Records provided:
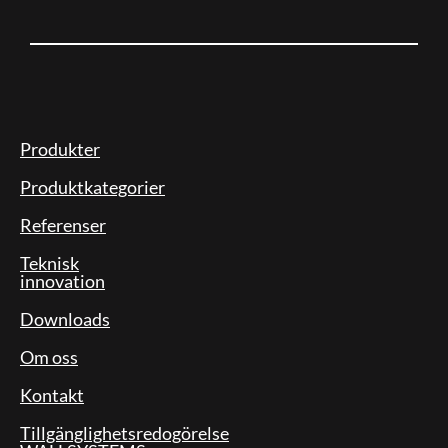
Produkter
Produktkategorier
Referenser
Teknisk
innovation
Downloads
Om oss
Kontakt
Tillgänglighetsredogörelse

What the exercise asks:
Exact copy, no pictures: reproduce every record as it stands.

Response:
Produkter
Produktkategorier
Referenser
Teknisk
innovation
Downloads
Om oss
Kontakt
Tillgänglighetsredogörelse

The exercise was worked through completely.